Nnedimma remained cold toward me. Two days later, after the normal battle of words with my supervisor, Nnedimma insisted that I go back to work lest I lost my job. I did. Our communication relocated to the south. Three weeks after, she visited me and said she was breaking up with me. When she walked in, I noticed her anklet and necklace were absent, and I knew a cobra had entered the drinking water pot. What happened? That a preacher told her to cease being lesbian or she would die. She recalled her heart beating loudly when he said that because she never told him she was a lesbian. She managed to hear him warning her that if she did not, the next attempt at her life would drag her by the hair and deposit her in hell. I already knew the nonentity who told her that farce.
All the net of reasoning I cast out to Nnedimma caught nothing. She did not want to die. She was done. Just like that, Nnedimma was out of my life.
My cry to Nnedimma, my plea to her to save me, is now gathered in a brown bottle of poison that I will drink soon. I grab my phone and check the time. It is 18:30. I listen for Nnedimma’s knocks. Nothing. I close my eyes and sigh. I search for Tyrese Gibson’s “How You Gonna Act Like That” on YouTube and I play it. At least, if I am going to die, let me do so while listening to Tyrese ask Nnedimma how she gonna act like that.

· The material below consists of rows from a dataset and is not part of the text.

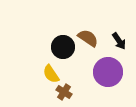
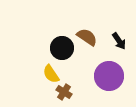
brown semicircle: moved 1 px left, 1 px up
black circle: moved 1 px left, 1 px down
purple circle: moved 1 px right, 4 px down
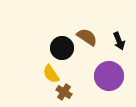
black arrow: rotated 12 degrees clockwise
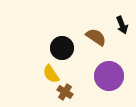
brown semicircle: moved 9 px right
black arrow: moved 3 px right, 16 px up
brown cross: moved 1 px right
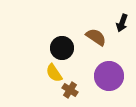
black arrow: moved 2 px up; rotated 42 degrees clockwise
yellow semicircle: moved 3 px right, 1 px up
brown cross: moved 5 px right, 2 px up
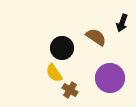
purple circle: moved 1 px right, 2 px down
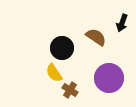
purple circle: moved 1 px left
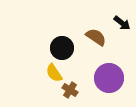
black arrow: rotated 72 degrees counterclockwise
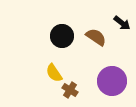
black circle: moved 12 px up
purple circle: moved 3 px right, 3 px down
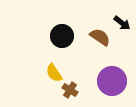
brown semicircle: moved 4 px right
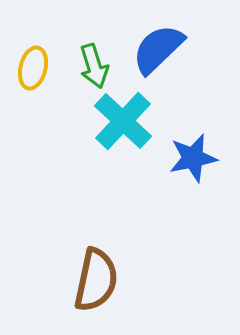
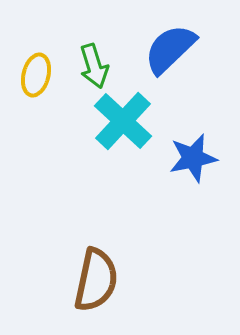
blue semicircle: moved 12 px right
yellow ellipse: moved 3 px right, 7 px down
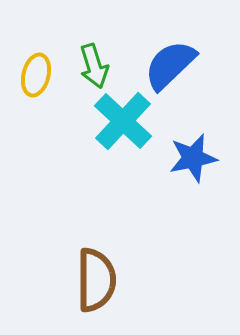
blue semicircle: moved 16 px down
brown semicircle: rotated 12 degrees counterclockwise
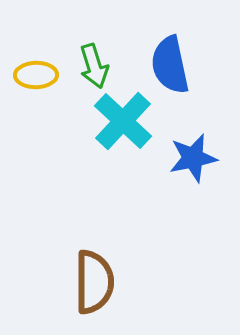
blue semicircle: rotated 58 degrees counterclockwise
yellow ellipse: rotated 75 degrees clockwise
brown semicircle: moved 2 px left, 2 px down
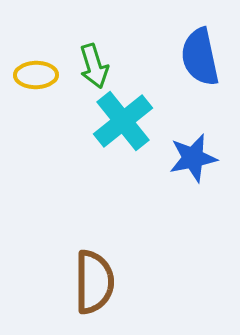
blue semicircle: moved 30 px right, 8 px up
cyan cross: rotated 8 degrees clockwise
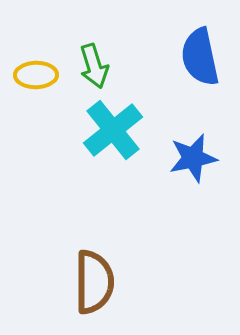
cyan cross: moved 10 px left, 9 px down
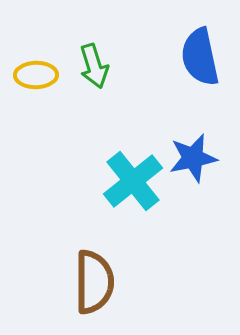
cyan cross: moved 20 px right, 51 px down
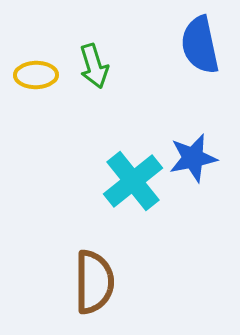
blue semicircle: moved 12 px up
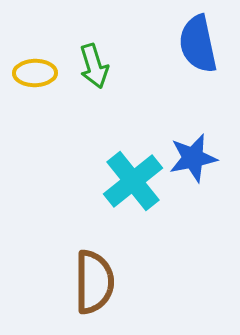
blue semicircle: moved 2 px left, 1 px up
yellow ellipse: moved 1 px left, 2 px up
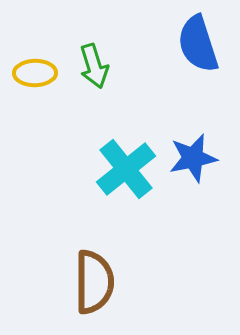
blue semicircle: rotated 6 degrees counterclockwise
cyan cross: moved 7 px left, 12 px up
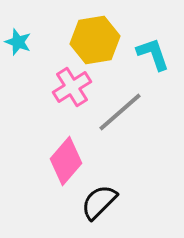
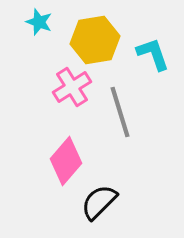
cyan star: moved 21 px right, 20 px up
gray line: rotated 66 degrees counterclockwise
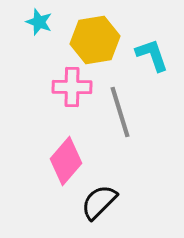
cyan L-shape: moved 1 px left, 1 px down
pink cross: rotated 33 degrees clockwise
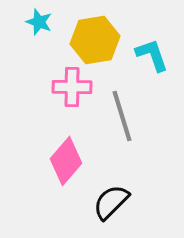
gray line: moved 2 px right, 4 px down
black semicircle: moved 12 px right
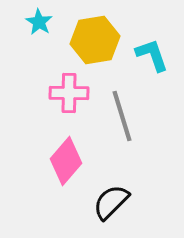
cyan star: rotated 12 degrees clockwise
pink cross: moved 3 px left, 6 px down
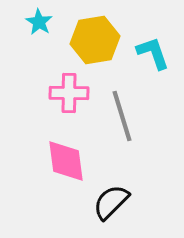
cyan L-shape: moved 1 px right, 2 px up
pink diamond: rotated 48 degrees counterclockwise
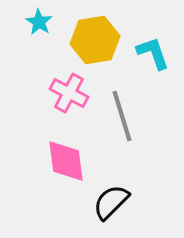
pink cross: rotated 27 degrees clockwise
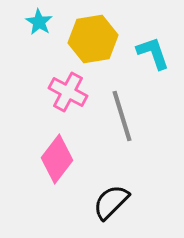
yellow hexagon: moved 2 px left, 1 px up
pink cross: moved 1 px left, 1 px up
pink diamond: moved 9 px left, 2 px up; rotated 45 degrees clockwise
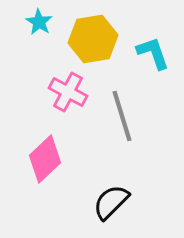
pink diamond: moved 12 px left; rotated 9 degrees clockwise
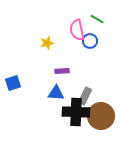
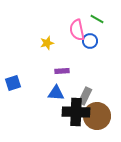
brown circle: moved 4 px left
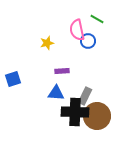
blue circle: moved 2 px left
blue square: moved 4 px up
black cross: moved 1 px left
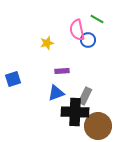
blue circle: moved 1 px up
blue triangle: rotated 24 degrees counterclockwise
brown circle: moved 1 px right, 10 px down
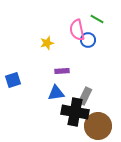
blue square: moved 1 px down
blue triangle: rotated 12 degrees clockwise
black cross: rotated 8 degrees clockwise
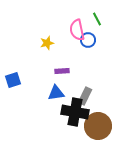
green line: rotated 32 degrees clockwise
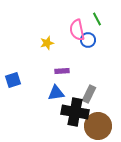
gray rectangle: moved 4 px right, 2 px up
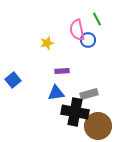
blue square: rotated 21 degrees counterclockwise
gray rectangle: rotated 48 degrees clockwise
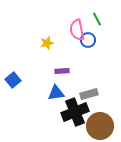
black cross: rotated 32 degrees counterclockwise
brown circle: moved 2 px right
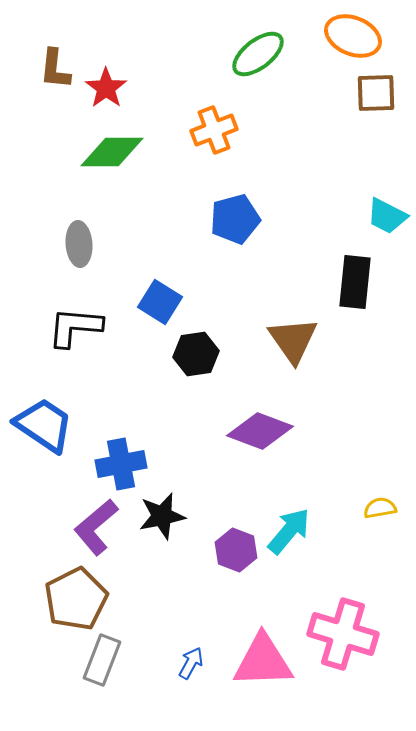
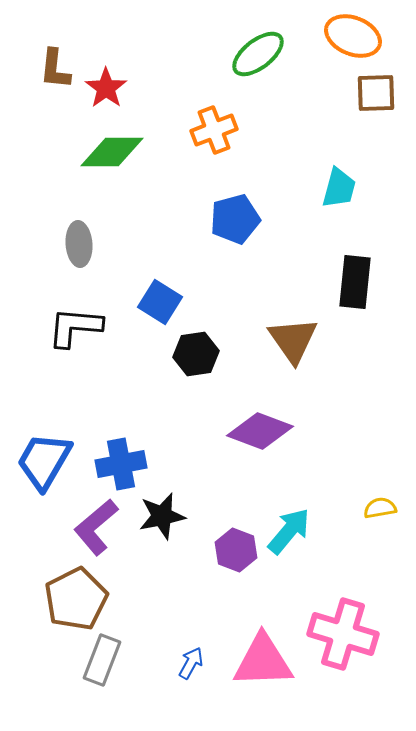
cyan trapezoid: moved 48 px left, 28 px up; rotated 102 degrees counterclockwise
blue trapezoid: moved 36 px down; rotated 94 degrees counterclockwise
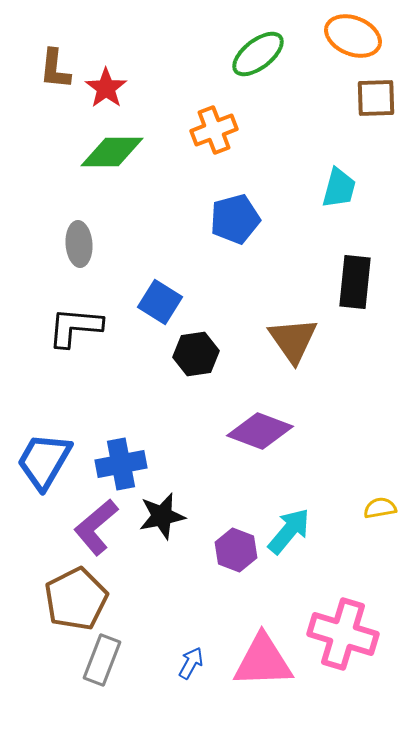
brown square: moved 5 px down
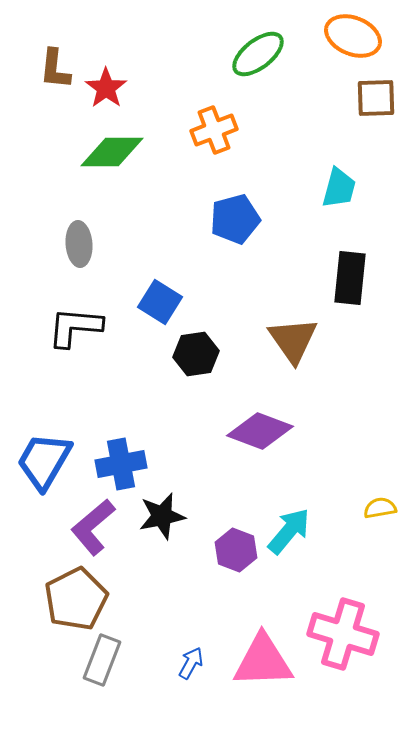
black rectangle: moved 5 px left, 4 px up
purple L-shape: moved 3 px left
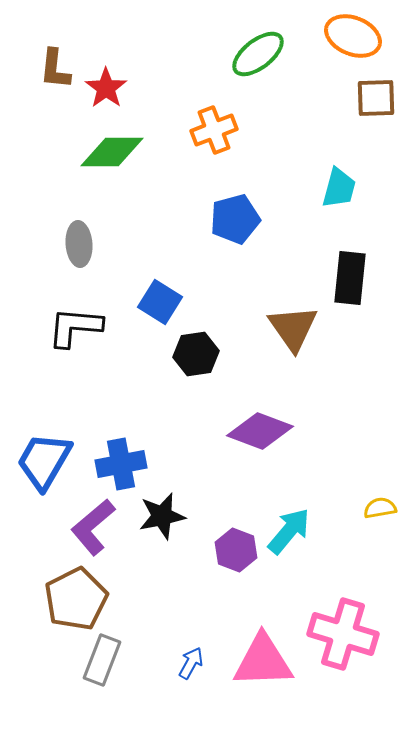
brown triangle: moved 12 px up
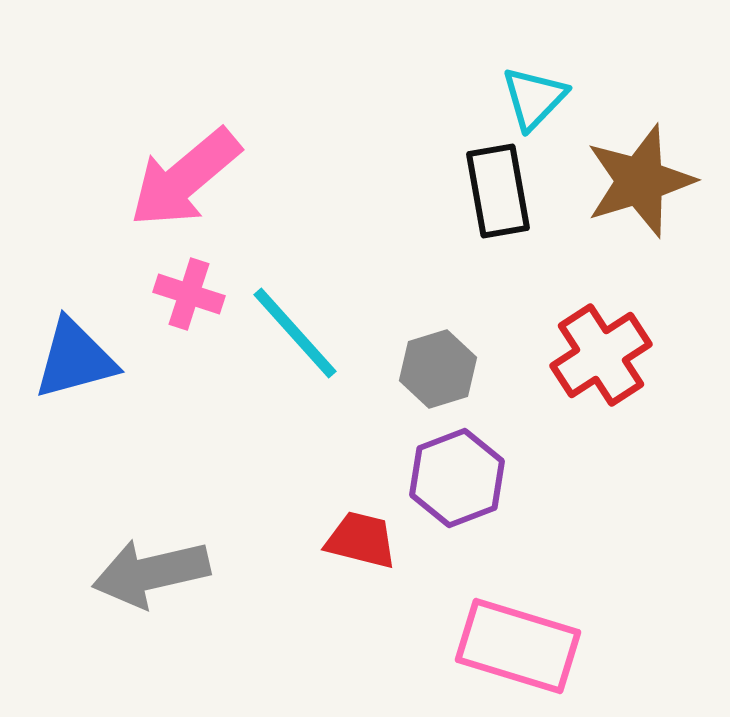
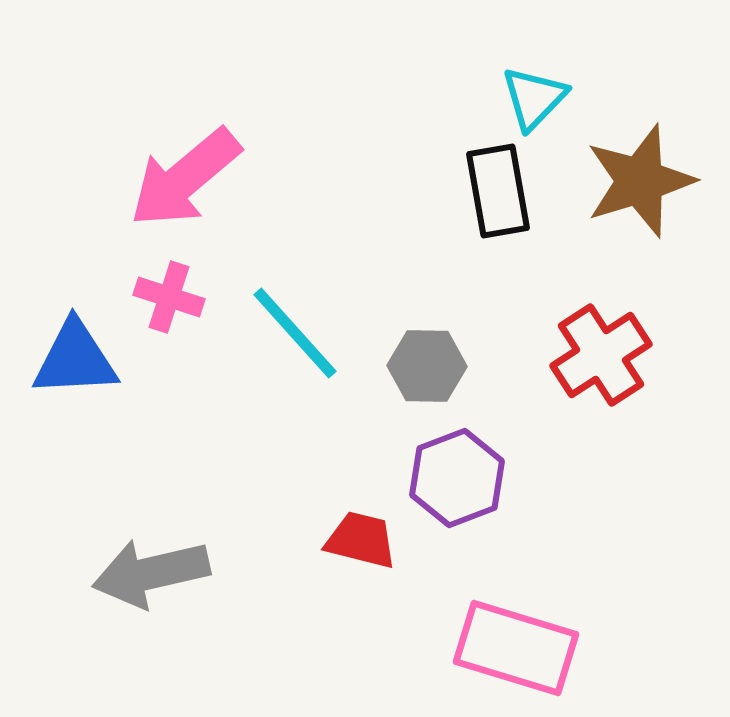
pink cross: moved 20 px left, 3 px down
blue triangle: rotated 12 degrees clockwise
gray hexagon: moved 11 px left, 3 px up; rotated 18 degrees clockwise
pink rectangle: moved 2 px left, 2 px down
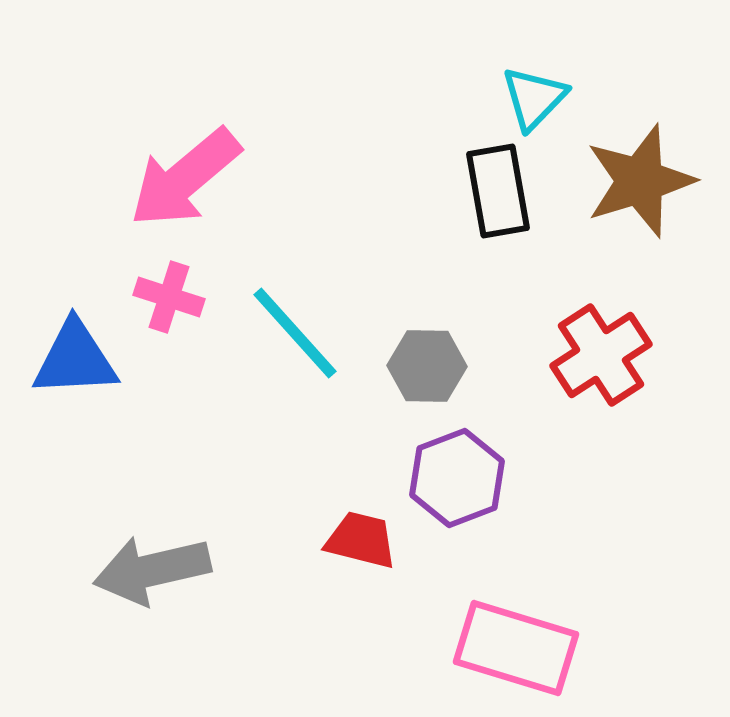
gray arrow: moved 1 px right, 3 px up
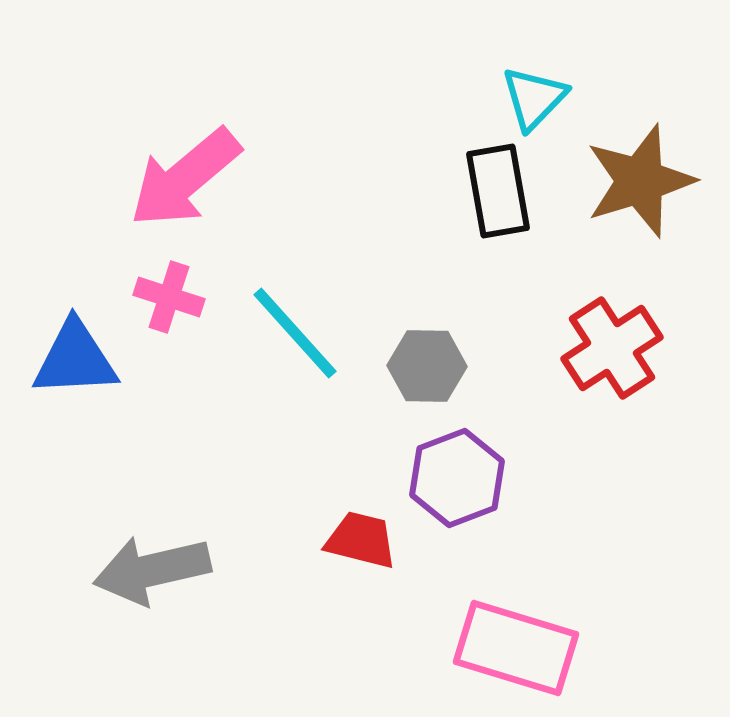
red cross: moved 11 px right, 7 px up
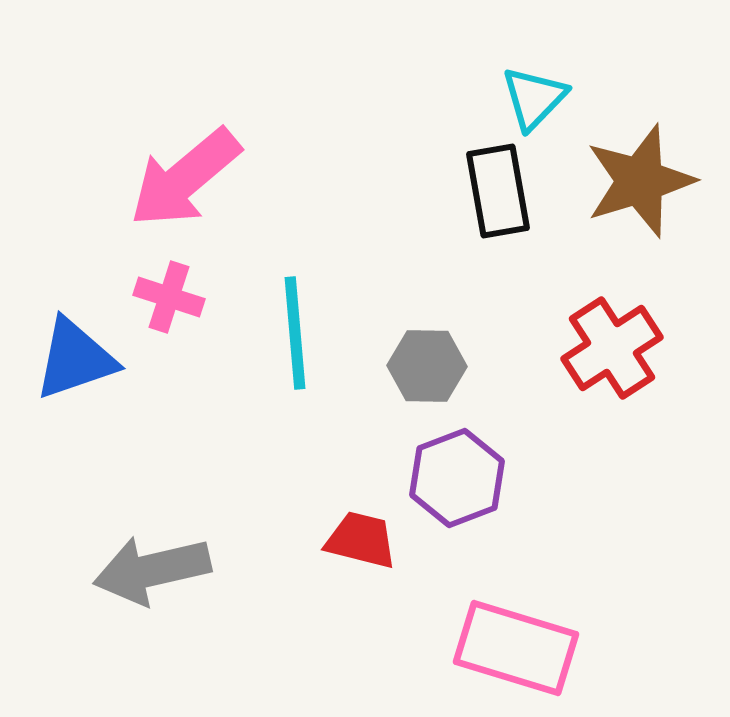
cyan line: rotated 37 degrees clockwise
blue triangle: rotated 16 degrees counterclockwise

I set an alarm and wait. 19:00 is the time. I spend the remaining twenty minutes of my life thinking about the good times Nnedimma and I had. I want to die loving her, not hating her. I look at my palm, where she is mapped, and I watch all our good times. I laugh. I cry. I smile. Nnedimma is my best friend. A mosquito buzzes in my ear. I let it. I wish it will gather its family because there shall be blood in abundance soon. Outside someone laughs. I laugh too. My alarm rings. I tighten my eyes shut. I sigh deeply. I open my eyes. I smile closed-lip. I dismiss the alarm. I shake the bottle of sniper. I uncork it. I hear a LOUD bang on the door.